After fitting our model, we can start by looking at the results. Typically, we look at the most frequent topics first as they best represent the collection of documents.

In [31]:
freq = topic_model.get_topic_info(); freq.head(5)
Topic Count Name Representation Representative_Docs
0 -1 860 -1_bayern_csu_uhr_mehr [bayern, csu, uhr, mehr, menschen, münchen, te... [Wir gehen mit #herzstatthetze in den Wahlkamp...
1 0 137 0_wählen_fdp_hessen_heute [wählen, fdp, hessen, heute, stimme, stimmen, ... [Unser Ministerpräsident @markus.soeder steigt...
2 1 104 1_energie_co2_klimaschutz_habeck [energie, co2, klimaschutz, habeck, wasserstof... [Habeck täuscht Öffentlichkeit mit Zensur: Rüc...
3 2 103 2_zuwanderung_migration_grenzpolizei_migration... [zuwanderung, migration, grenzpolizei, migrati... [Wir sagen Ja zu #Hilfe und #Arbeitsmigration,...
4 3 89 3_uhr_starke mitte_bayerns starke_bayerns [uhr, starke mitte, bayerns starke, bayerns, b... ["Deutschland-Pakt" aus Scholz der Krise komme...

-1 refers to all outliers and should typically be ignored. Next, let’s take a look at a frequent topic that were generated:

In [32]:
len(freq)
52

We have a total of 52 topics

In [33]:
topic_model.get_topic(0)  # Select the most frequent topic
[('wählen', 0.01628736425293884),
 ('fdp', 0.01626632927971954),
 ('hessen', 0.013634118460503969),
 ('heute', 0.013441948777152065),
 ('stimme', 0.011907460231710654),
 ('stimmen', 0.011505832701270827),
 ('landtagswahl', 0.011272934711858047),
 ('wahlkampf', 0.01059385752962746),
 ('sonntag', 0.01057520846171656),
 ('bayern', 0.010322807358750668)]

Visualize Topics

After having trained our BERTopic model, we can iteratively go through perhaps a hundred topic to get a good understanding of the topics that were extract. However, that takes quite some time and lacks a global representation. Instead, we can visualize the topics that were generated in a way very similar to LDAvis:

In [10]:
topic_model.visualize_topics()

Visualize Terms

We can visualize the selected terms for a few topics by creating bar charts out of the c-TF-IDF scores for each topic representation. Insights can be gained from the relative c-TF-IDF scores between and within topics. Moreover, you can easily compare topic representations to each other.

In [13]:
topic_model.visualize_barchart(top_n_topics=15)

Topic Reduction

We can also reduce the number of topics after having trained a BERTopic model. The advantage of doing so, is that you can decide the number of topics after knowing how many are actually created.

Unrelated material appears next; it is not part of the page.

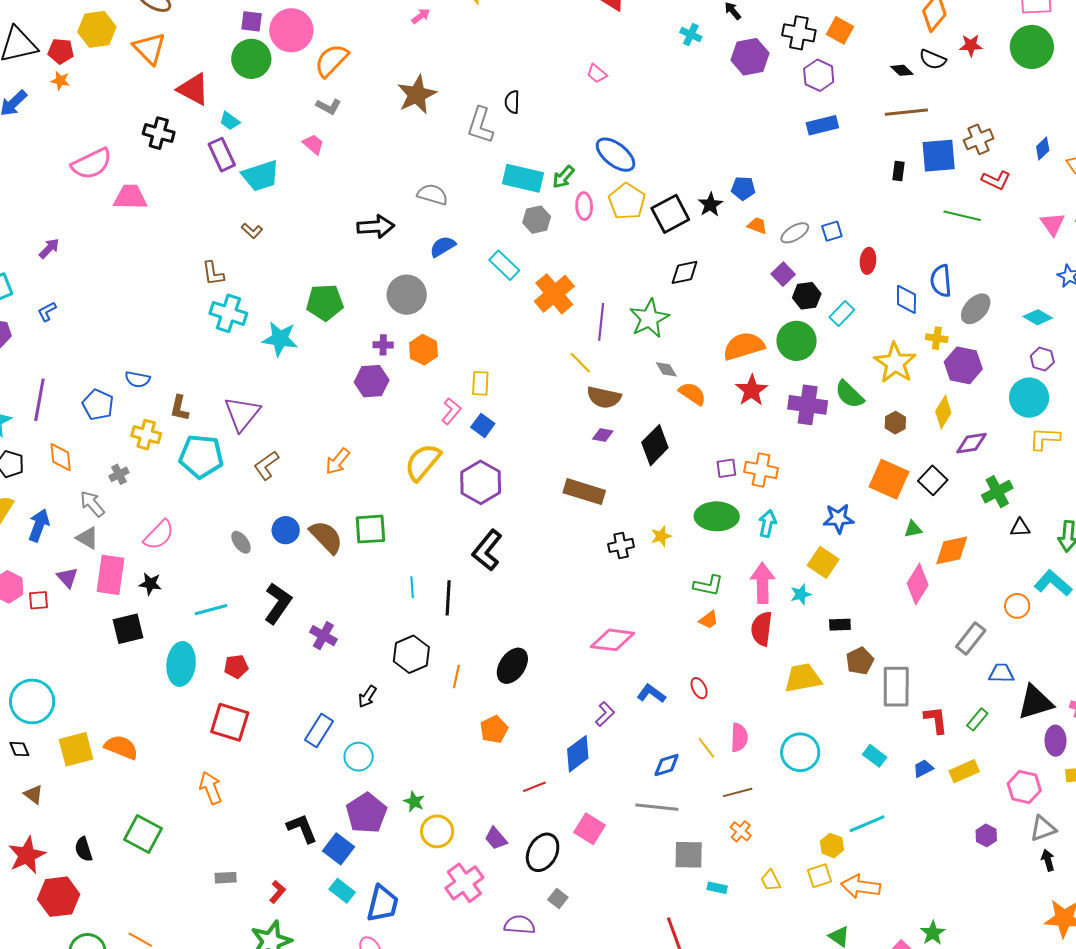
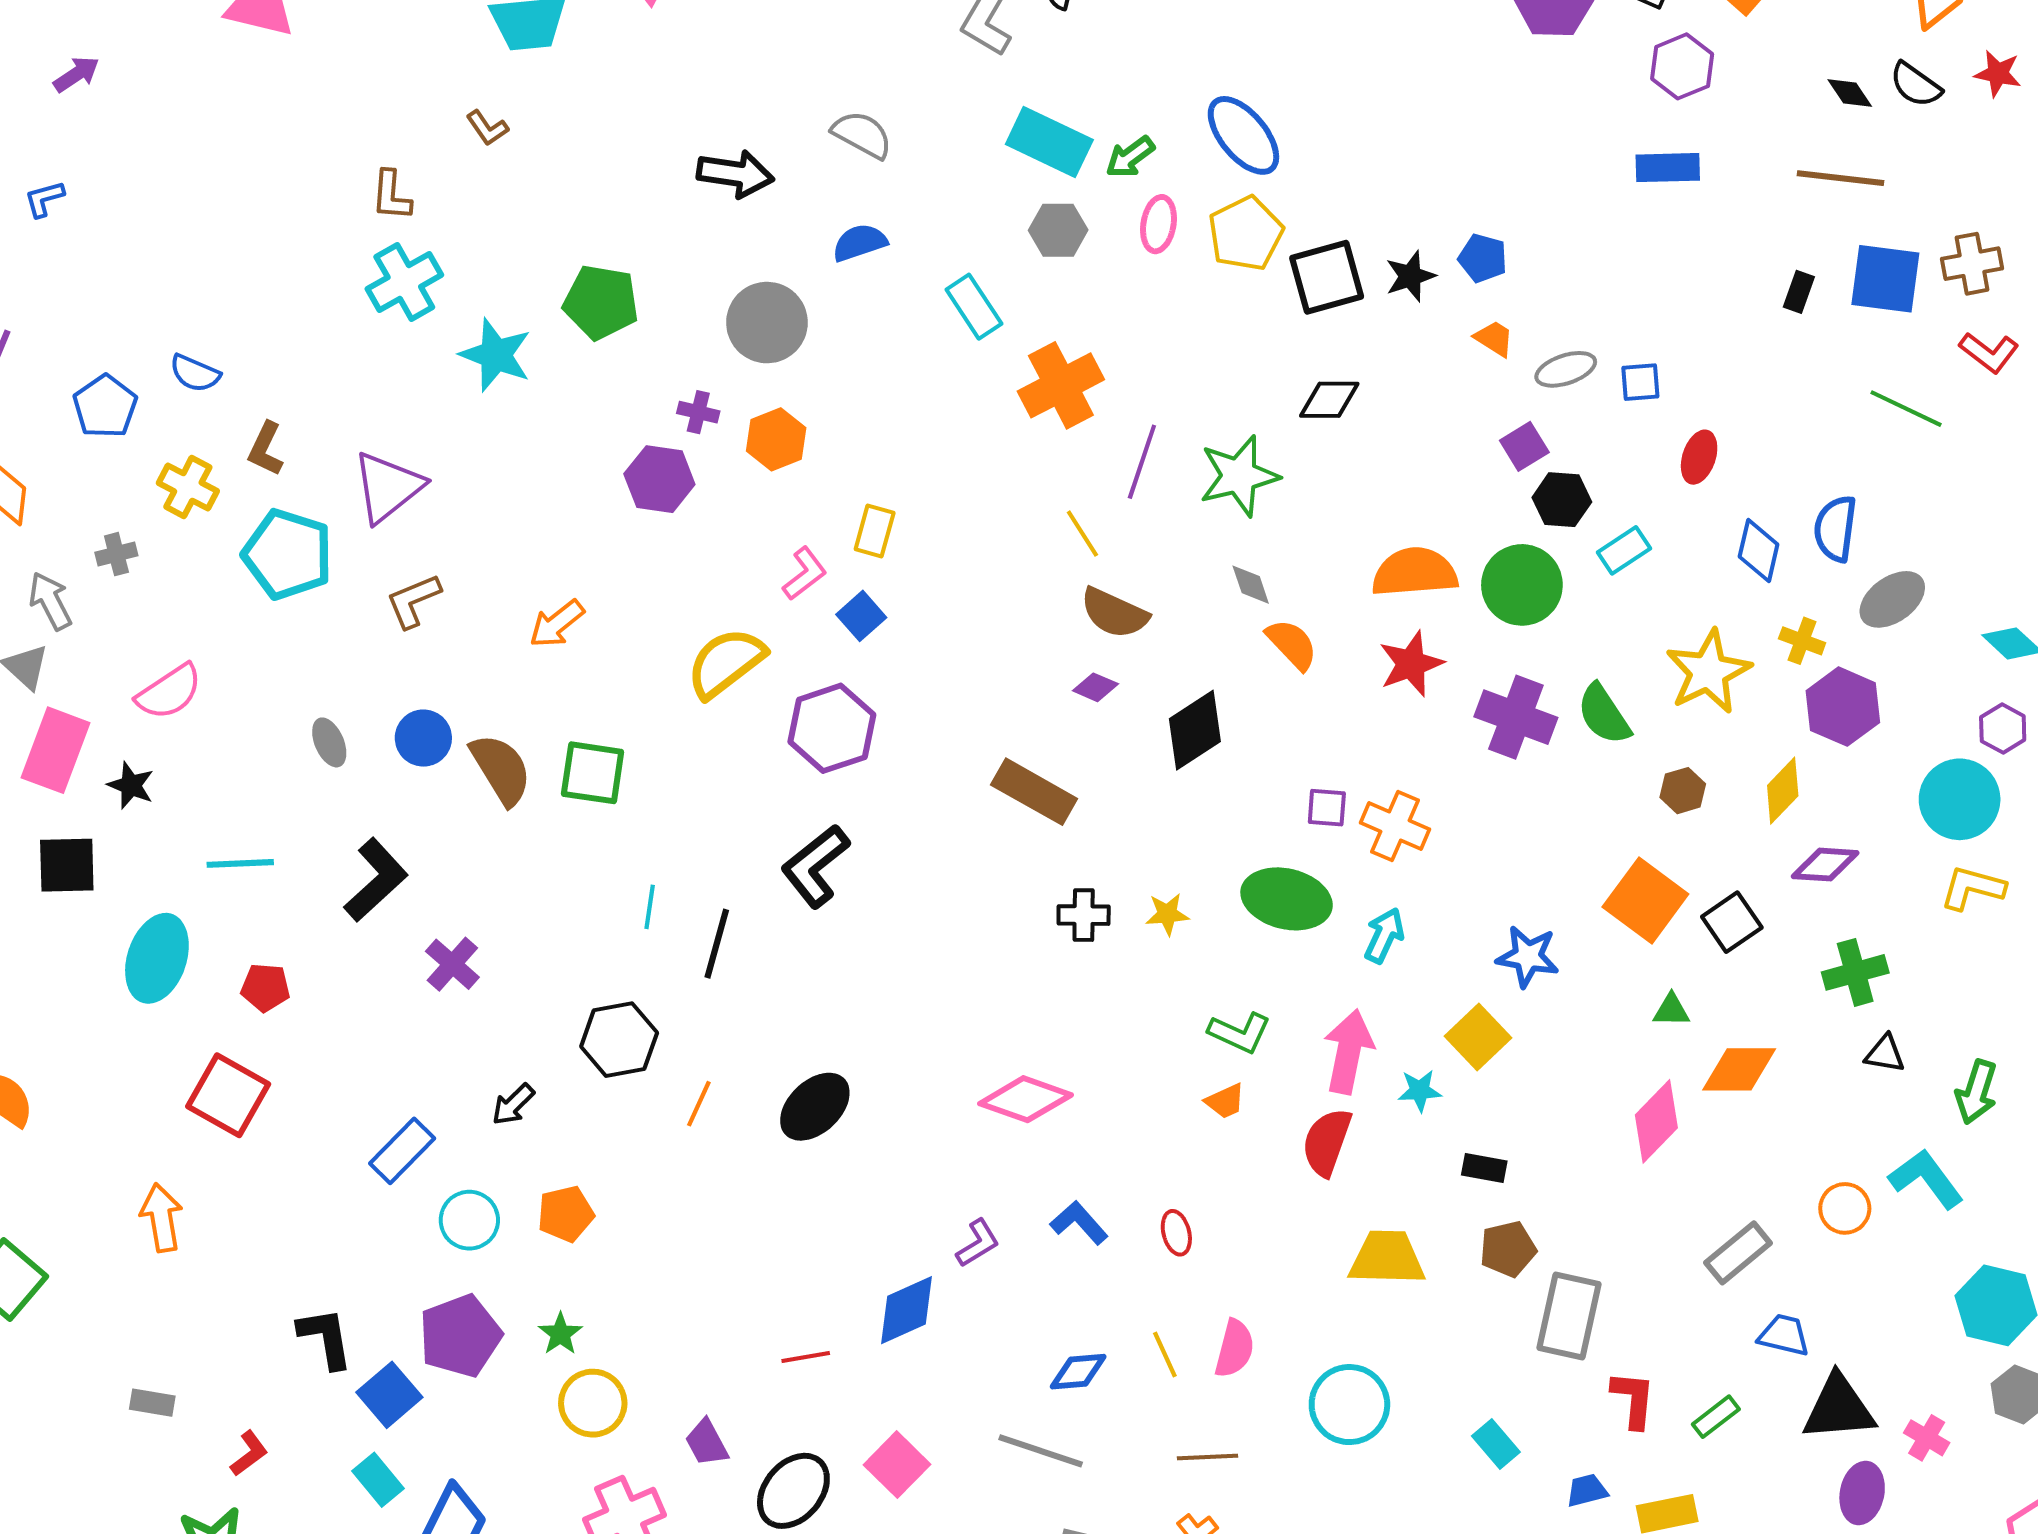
cyan cross: (228, 313) -> (404, 282), turned 30
orange pentagon: (494, 729) -> (566, 1214), moved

It is difficult to predict before training your model how many topics that are in your documents and how many will be extracted. Instead, we can decide afterwards how many topics seems realistic:

In [36]:
topic_model.reduce_topics(docs, nr_topics=15)
2023-12-01 08:53:07,148 - BERTopic - Topic reduction - Reducing number of topics
2023-12-01 08:53:07,642 - BERTopic - Topic reduction - Reduced number of topics from 52 to 15
<bertopic._bertopic.BERTopic at 0x794041658ca0>

Visualize Terms After Reduction

In [17]:
topic_model.visualize_barchart(top_n_topics=15)

Saving the model

The model and its internal settings can easily be saved. Note that the documents and embeddings will not be saved. However, UMAP and HDBSCAN will be saved.

In [38]:
# Save model
topic_model.save("/content/drive/MyDrive/2023-12-01-LTW23-CrowdTangle-Posts-model")
2023-12-01 08:53:54,135 - BERTopic - WARNING: When you use `pickle` to save/load a BERTopic model,please make sure that the environments in which you saveand load the model are **exactly** the same. The version of BERTopic,its dependencies, and python need to remain the same.